Example 12 Prove by mathematical induction that
1+2+3+...+n= n(n+1)/2 for every natural number n
[Proof] Here p(n) represents the statement 1+2+3+...+n= n(n+1)/2
In particular p(1) represents 1 = (1ㆍ2)/2, which obviously is a true statement. Therefore, condition (1) for mathematical induction is satisfied.

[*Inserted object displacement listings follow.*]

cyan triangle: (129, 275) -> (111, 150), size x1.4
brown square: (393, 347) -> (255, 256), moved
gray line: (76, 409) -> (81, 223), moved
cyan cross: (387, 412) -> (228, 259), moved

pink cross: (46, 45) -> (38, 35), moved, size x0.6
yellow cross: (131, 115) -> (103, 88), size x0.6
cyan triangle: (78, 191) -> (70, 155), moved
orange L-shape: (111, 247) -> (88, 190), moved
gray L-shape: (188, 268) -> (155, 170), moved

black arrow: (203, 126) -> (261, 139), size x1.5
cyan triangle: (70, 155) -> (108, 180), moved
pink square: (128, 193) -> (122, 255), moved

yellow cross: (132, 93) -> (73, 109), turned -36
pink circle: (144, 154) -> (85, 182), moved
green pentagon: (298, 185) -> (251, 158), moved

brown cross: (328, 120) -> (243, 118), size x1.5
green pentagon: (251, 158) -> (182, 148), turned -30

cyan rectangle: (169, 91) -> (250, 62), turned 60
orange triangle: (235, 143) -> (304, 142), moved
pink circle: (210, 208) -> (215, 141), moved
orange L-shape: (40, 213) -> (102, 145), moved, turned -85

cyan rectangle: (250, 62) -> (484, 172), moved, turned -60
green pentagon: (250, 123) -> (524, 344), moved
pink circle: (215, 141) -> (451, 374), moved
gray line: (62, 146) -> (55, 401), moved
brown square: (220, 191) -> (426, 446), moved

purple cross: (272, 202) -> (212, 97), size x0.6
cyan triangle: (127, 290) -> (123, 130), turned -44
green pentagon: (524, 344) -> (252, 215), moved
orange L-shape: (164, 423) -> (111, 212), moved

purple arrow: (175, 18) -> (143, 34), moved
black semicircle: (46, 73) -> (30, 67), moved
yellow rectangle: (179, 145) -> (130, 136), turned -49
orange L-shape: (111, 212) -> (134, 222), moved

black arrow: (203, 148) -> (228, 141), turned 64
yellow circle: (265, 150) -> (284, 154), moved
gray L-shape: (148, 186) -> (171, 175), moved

To prove that condition (2) is satisfied, we assume that p(k), which is "1+2+3+...+k= k(k+1)/2" is true. Then add k+1 to both sides of this equality. We have
1+2+3+...+k+(k+1) = k(k+1)/2 + (k+1) = k(k+1)/2+ 2(k+1)/2 = (k+1)(k+2)/2
which shows that p(k+1) is true. We have now shown that the condition (1) and (2) of mathematical induction are satisfied. Therefore, by the principle of mathematical induction,
1+2+3+...+n= n(n+1)/2 is true for every natural number n"
Source: Set Theory by You-Feng Lin, Shwu-Yeng T. Lin
In the below proof, I have a question. I see "P(2) is true" is used instead of "p(1) is true" for the divisibility by a prime. But unlike from the above proof and the definition, why P(i) is divisible by a prime number for all integers i from 2 through k, rather than for some integer k≥2?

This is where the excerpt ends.